Heritage homes are sought after by homebuyers for a number of reasons including serious curb appeal, unique designs, and keeping history alive in the community. Older houses can be an excellent investment – as rental properties for those who find heritage homes appealing but prefer to rent; have better resale value; and often occupy prime real estate. If buying a historic home feels like a dream come true, here are some things you might like to know before signing on the dotted line.
What is a historic home?
A heritage home is a residential property that a governing body such as a municipal (local) government or a historical society deems to have historical and/or cultural significance and therefore is worth preserving. A single house or a group of buildings on the same street or in the same area can be designated as a heritage property due to unique landscaping, significant architectural features, or a specific connection to historic figures.
Historic homes have good bones.
Historic homes were built to last. Craftsmanship and attention to detail are exemplary. They were constructed using tried and true building methods and quality, handcrafted materials, resulting in a heritage home that has good bones.

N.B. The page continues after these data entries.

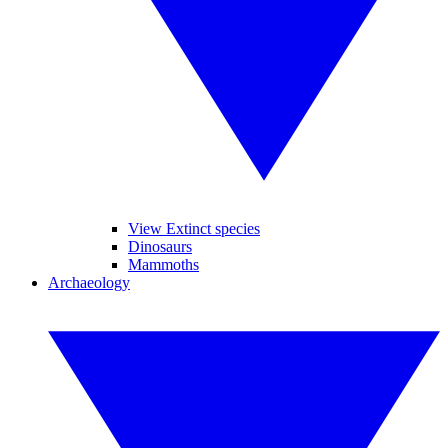
View Extinct species
Dinosaurs
Mammoths
Archaeology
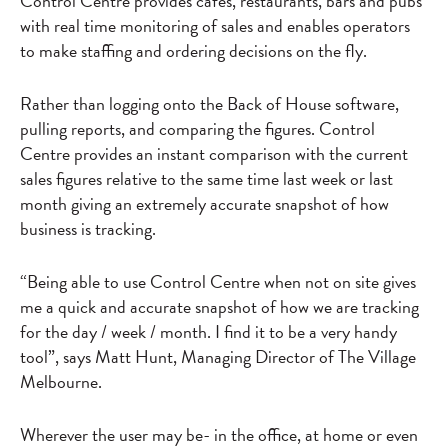
Control Centre provides cafes, restaurants, bars and pubs
with real time monitoring of sales and enables operators
to make staffing and ordering decisions on the fly.
Rather than logging onto the Back of House software,
pulling reports, and comparing the figures. Control
Centre provides an instant comparison with the current
sales figures relative to the same time last week or last
month giving an extremely accurate snapshot of how
business is tracking.
“Being able to use Control Centre when not on site gives
me a quick and accurate snapshot of how we are tracking
for the day / week / month. I find it to be a very handy
tool”, says Matt Hunt, Managing Director of The Village
Melbourne.
Wherever the user may be- in the office, at home or even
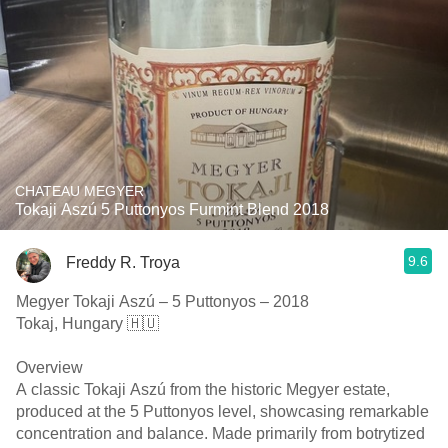
CHATEAU MEGYER
Tokaji Aszú 5 Puttonyos Furmint Blend 2018
9.6
Freddy R. Troya
Megyer Tokaji Aszú – 5 Puttonyos – 2018
Tokaj, Hungary 🇭🇺
Overview
A classic Tokaji Aszú from the historic Megyer estate,
produced at the 5 Puttonyos level, showcasing remarkable
concentration and balance. Made primarily from botrytized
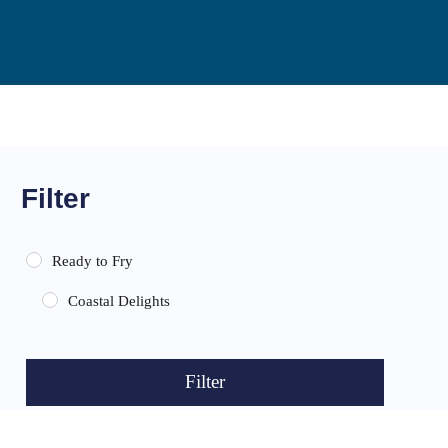
Filter
Ready to Fry
Coastal Delights
Filter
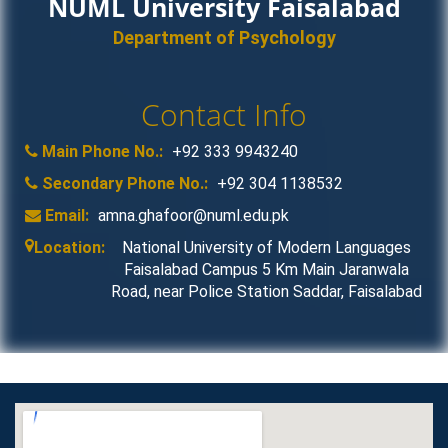
NUML University Faisalabad
Department of Psychology
Contact Info
Main Phone No.:
+92 333 9943240
Secondary Phone No.:
+92 304 1138532
Email:
amna.ghafoor@numl.edu.pk
Location:
National University of Modern Languages
Faisalabad Campus 5 Km Main Jaranwala
Road, near Police Station Saddar, Faisalabad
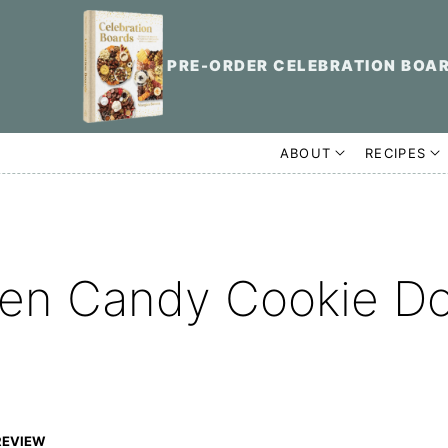
PRE-ORDER CELEBRATION BOA
ABOUT
RECIPES
een Candy Cookie D
REVIEW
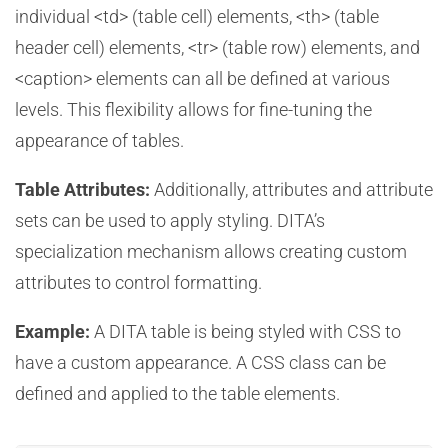
individual <td> (table cell) elements, <th> (table
header cell) elements, <tr> (table row) elements, and
<caption> elements can all be defined at various
levels. This flexibility allows for fine-tuning the
appearance of tables.
Table Attributes:
Additionally, attributes and attribute
sets can be used to apply styling. DITA’s
specialization mechanism allows creating custom
attributes to control formatting.
Example:
A DITA table is being styled with CSS to
have a custom appearance. A CSS class can be
defined and applied to the table elements.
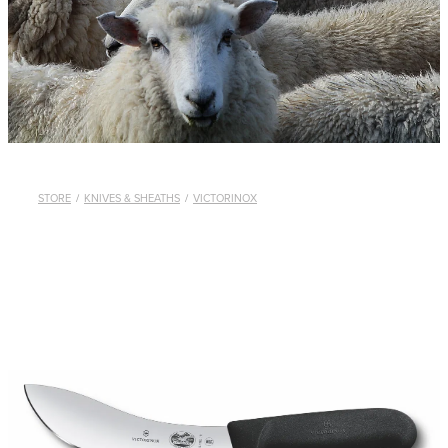
WHISTLES
LANYARDS
THE SHEPHERD CLOTHING
GIFTS
STORE
/
KNIVES & SHEATHS
/
VICTORINOX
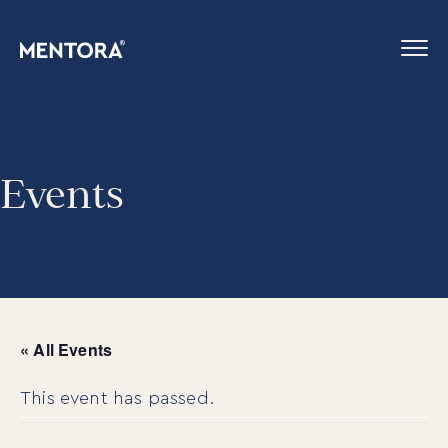
Events
« All Events
This event has passed.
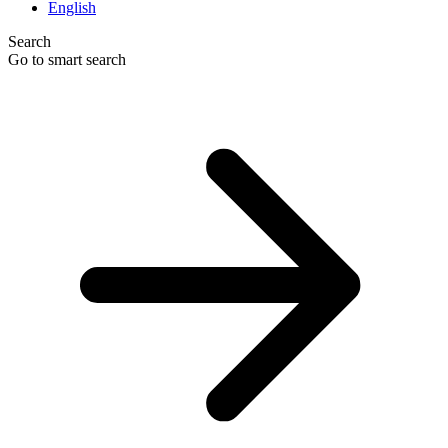
English
Search
Go to smart search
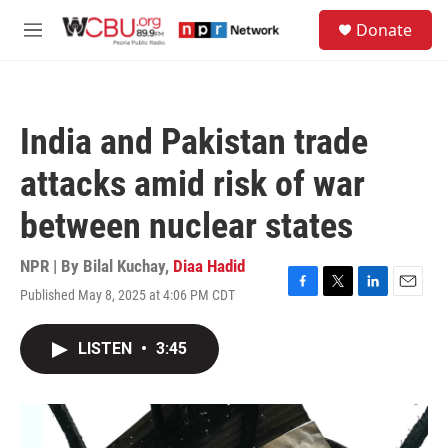
Skip to main content
S
Donate
e
M
a
e
r
n
c
u
h
India and Pakistan trade
u
e
attacks amid risk of war
r
y
between nuclear states
NPR | By
Bilal Kuchay
,
Diaa Hadid
Published May 8, 2025 at 4:06 PM CDT
F
T
L
E
a
w
i
m
c
i
n
a
LISTEN
•
3:45
e
t
k
i
b
t
e
l
o
e
d
o
r
I
k
n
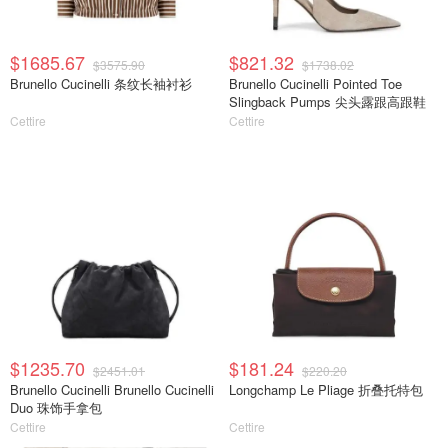
$1685.67
$821.32
$3575.90
$1738.02
Brunello Cucinelli 条纹长袖衬衫
Brunello Cucinelli Pointed Toe
Slingback Pumps 尖头露跟高跟鞋
Cettire
Cettire
$1235.70
$181.24
$2451.01
$220.20
Brunello Cucinelli Brunello Cucinelli
Longchamp Le Pliage 折叠托特包
Duo 珠饰手拿包
Cettire
Cettire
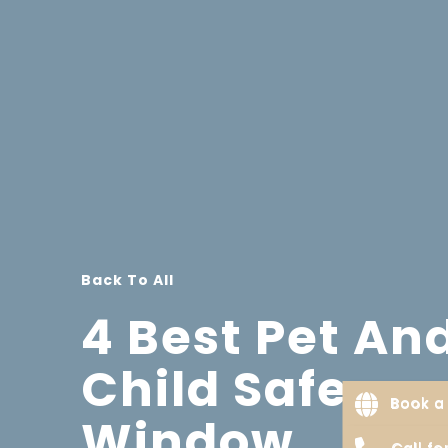
Back To All
4 Best Pet An
Child Safe
Book a 
Window
Call f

Renovations are subject to rules.
A homebuyer renovating a heritage home has to follow bylaws, rules, or regulations that have been established in order to preserve the historic value of the home. These regulations could limit the colour choices of the home’s exterior; the materials used for siding and gutters; or restrict changes that can be made to the design of the house or to its architectural detail and decoration.
Historic homes can be challenging to renovate.
Whether you DIY or hire a contract, a heritage home can be challenging to renovate. When purchasing products for repairs or a home renovation project, it might be difficult to find contemporary materials that will maintain historic sensibilities. If you’re not DIYing, it can also be challenging to find a contractor who is familiar with materials and methods used in different historical time periods.
Historic homes often need upgrading.
While a heritage home might be structurally sound, they often need upgrading. Because they were built decades before current building codes, systems such as electrical, plumbing, and heating require upgrading to bring them up to code. Older homes also have other issues that will need to be addressed either before finalizing the sale or after you own the home. Before buying a heritage home check the following:
- Faulty wiring
- Poor plumbing
- Inefficient heating
- Asbestos and lead paint
- Water damage
Historic homes typically cost more.
Depending on the history of the home or its historical significance, the house itself might cost a homebuyer more than a similar-sized house in another neighbourhood. Particularly if the historic home has been well-maintained throughout the years, the sellers could ask a premium price.
You will want to factor in home renovation costs and upgrades, enough to cover the costs of special or higher quality materials for window, roof, entry door, or exterior trim replacements.
Maintaining a heritage home is generally more labour-intensive than that of a modern home.
You will most likely pay more for insurance due to higher repair and maintenance costs.
Get a home inspection.
A home inspection is essential for the homebuyer of a heritage property. A good inspection from a reputable company that is familiar with historic homes will eliminate the number of surprises that might be revealed when you want to replace the chandelier in the dining room or renovate the upstairs bathroom.
Financial incentives for homebuyers.
For homebuyers that are interested in buying a historic property, there are financial incentives available. Possible incentives include grants, tax breaks, and lower interest loans. What bonuses will be awarded largely depends on where the home is located.